Говорят, в год своего возвращения на престол король послал во Францию за ле Нотром, архитектором парка Тюильри, который, осмотрев Сент-Джеймский парк, отказался работать с этим очаровательным лондонским пейзажем. Если это правда, значит, Карлу пришлось действовать самостоятельно, и он с этим справился. Первое, что он сделал, – объединил все водоемы в единый протяженный Голландский канал, предшественник современного озера. Этот канал тянулся от заднего фасада здания Королевской конной гвардии до Букингемского дворца. С одной стороны от него отходили каналы поменьше, проложенные для того, чтобы в них могли гнездиться утки.
Простой народ больше всего восхищался Карлом за его привычку гулять в Сент-Джеймском парке с собаками, часами играть с птицами на Аллее птичьих клеток или кормить уток в канале. Король ничуть не стеснялся показываться своим подданным за этими, казалось бы, не подобающими монарху занятиями. Иногда Карл даже купался и мылся в канале.
Пеликаны Сент-Джеймского парка – одна из главных достопримечательностей Лондона, но мало кто знает, что эти птицы – напоминание о Карле, Нелл Гвин, Пипсе и Рене. Первый пеликан был подарен Карлу русским послом; Ивлин, увидевший птицу в феврале 1664 года, записал в дневнике:
«Зайдя в Сент-Джеймский парк, увидел я различных животных и заглянул в клюв Onocrotylus, или пеликана, птицы средней между журавлем и лебедем, крупной и меланхоличной, привезенной русским послом из Астрахани. Занятно было наблюдать, как этот пеликан переворачивает плоскую рыбину, камбалу или палтуса, дабы отправить прямо в глотку, а мешок под клювом сильно растягивается, дабы рыба поместилась целиком».
Карл часто терял в парке своих любимцев – как все избалованные собаки, они часто заигрывались и не обращали внимания на королевские окрики, – и в газетах того времени нередко печатались объявления о пропаже.

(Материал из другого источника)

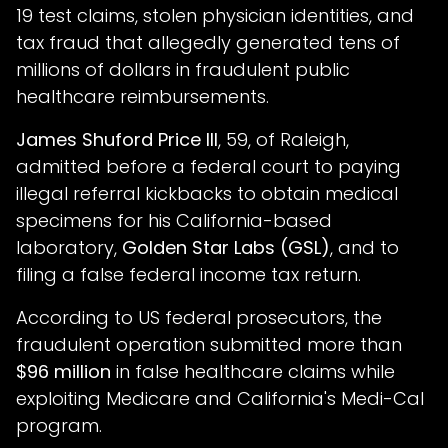
19 test claims, stolen physician identities, and
tax fraud that allegedly generated tens of
millions of dollars in fraudulent public
healthcare reimbursements.
James Shuford Price III
, 59, of Raleigh,
admitted before a federal court to paying
illegal referral kickbacks to obtain medical
specimens for his California-based
laboratory,
Golden Star Labs (GSL)
, and to
filing a false federal income tax return.
According to US federal prosecutors, the
fraudulent operation submitted more than
$96 million
in false healthcare claims while
exploiting Medicare and California's Medi-Cal
program.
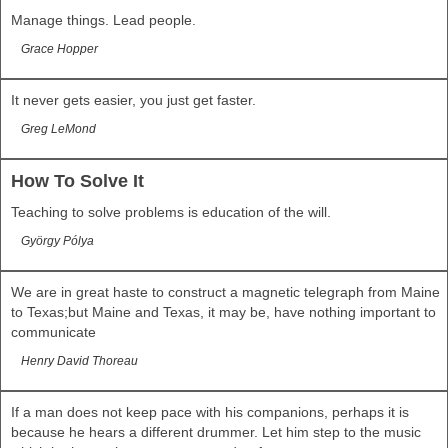
Manage things. Lead people.
Grace Hopper
It never gets easier, you just get faster.
Greg LeMond
How To Solve It
Teaching to solve problems is education of the will.
György Pólya
We are in great haste to construct a magnetic telegraph from Maine
to Texas;but Maine and Texas, it may be, have nothing important to
communicate
Henry David Thoreau
If a man does not keep pace with his companions, perhaps it is
because he hears a different drummer. Let him step to the music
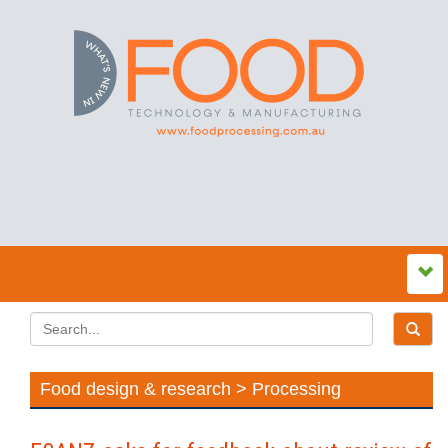
Food design & research > Processing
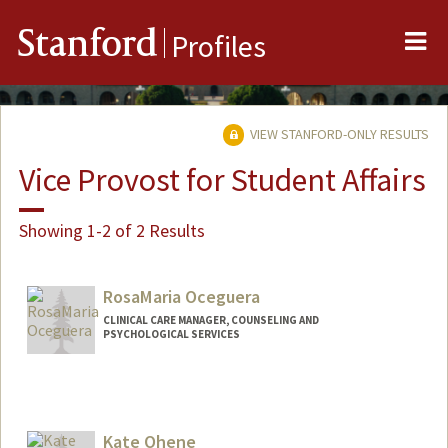
Me
Stanford
Profiles
VIEW STANFORD-ONLY RESULTS
Vice Provost for Student Affairs
Showing 1-2 of 2 Results
RosaMaria Oceguera
CLINICAL CARE MANAGER, COUNSELING AND
PSYCHOLOGICAL SERVICES
Kate Ohene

В «London Gazette» от ноября 1671 года значилось:
«Четыре или пять дней назад в Сент-Джеймском парке потерялась собака Его Величества, в голубых пятнышках, с белой полосой на лбу, в холке не выше голубя-вертуна».
Считается, что следующее горькое объявление написано Карлом собственноручно:
«Мы вновь обращаемся к вам с просьбой найти Нашу собаку. Порода – между борзой и спаниелем. Шерсть – короткая, черная, ни единого белого пятнышка. Это личная собака Его Величества; она несомненно была украдена, ибо эта собака родилась и воспитывалась не в Англии и ни за что не покинула бы своего хозяина. Кто найдет эту собаку, должен сообщить о находке в Уайтхолл, где эту собаку знают все и каждый. Неужто народ никогда не перестанет грабить Его Величество? Или Нам впредь не заводить собак? Место этой собаки (не такое уж и плохое) – единственное, которого никто не сможет занять».

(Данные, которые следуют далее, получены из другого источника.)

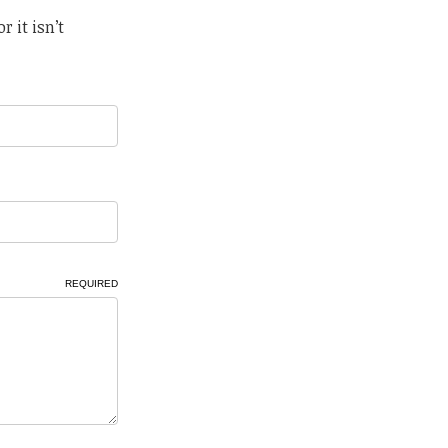
r it isn’t
REQUIRED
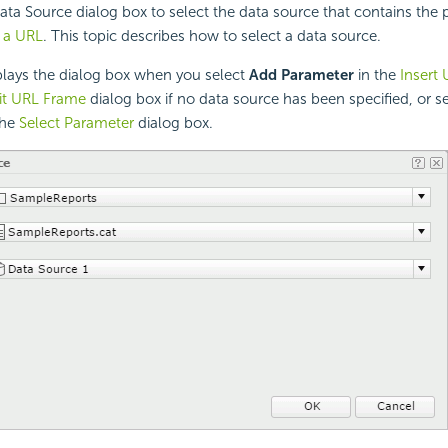
ata Source dialog box to select the data source that contains the
o a URL
. This topic describes how to select a data source.
lays the dialog box when you select
Add Parameter
in the
Insert
it URL Frame
dialog box if no data source has been specified, or s
the
Select Parameter
dialog box.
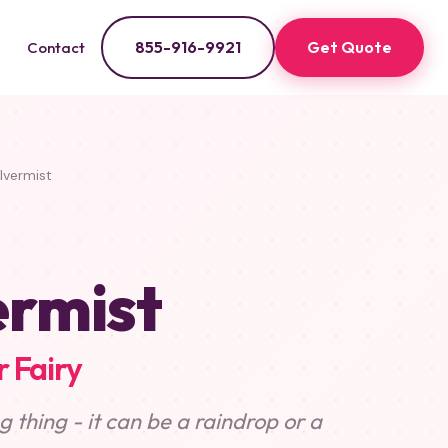
855-916-9921
Get Quote
Contact
lvermist
ermist
 Fairy
 thing - it can be a raindrop or a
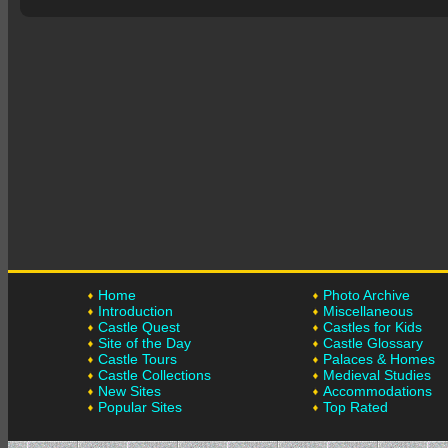
Home
Photo Archive
Introduction
Miscellaneous
Castle Quest
Castles for Kids
Site of the Day
Castle Glossary
Castle Tours
Palaces & Homes
Castle Collections
Medieval Studies
New Sites
Accommodations
Popular Sites
Top Rated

История умалчивает о том, удалось ли Карлу вернуть собаку. В каждой фразе этого объявления сквозит горькая ирония, обычно не свойственная человеку, носившему прозвище Веселый монарх.
Сент-Джеймский парк постепенно преображался, в нем появился новый пэлл-мэлл – прообраз современного Мэлла. В большинстве европейских городов имелись просторные, затененные деревьями площадки для игры в крокет; итальянцы называют эту игру palamaglio, а французы – paille-maille. Для нее требовались деревянные молотки длиной в четыре фута и шары из самшита. Эта игра старше, чем принято считать. Королева Мария Шотландская играла в крокет и в гольф в 1568 году в Ситоне, как гласит «Шотландский календарь», «прямо на свежем воздухе». Мода на крокет пришла в Шотландию из Франции на полвека раньше, чем в Англию. В 1598 году Доллингтон в своих «Путевых записках» упоминал, что видел во Франции чудесную игру, и удивлялся, почему в нее не играют в Англии. Возможно, на юг крокет пришел из Шотландии с Яковом I.
Когда Вест-Энд начал расти, здания стали наползать на площадку, поэтому пришлось проложить новую аллею, неподалеку от современной Мэлл. Деревья, которые сегодня стоят вдоль Мэлл, были высажены отнюдь не на подъезде к Букингемскому дворцу: дело в том, что крокетные площадки всегда обсаживались деревьями и кустарником.
Пипсу довелось беседовать с человеком, в чьи обязанности входило следить за порядком на новой площадке:
«Я гулял в парке и разговарился со смотрителем пэлл-мэлл, который подметал площадку. Он сказал, что почва тут неровная, так что приходится посыпать ее измельченными ракушками, чтобы шары катились быстрее, однако в сухую погоду поднимается пыль, которая замедляет движение шаров».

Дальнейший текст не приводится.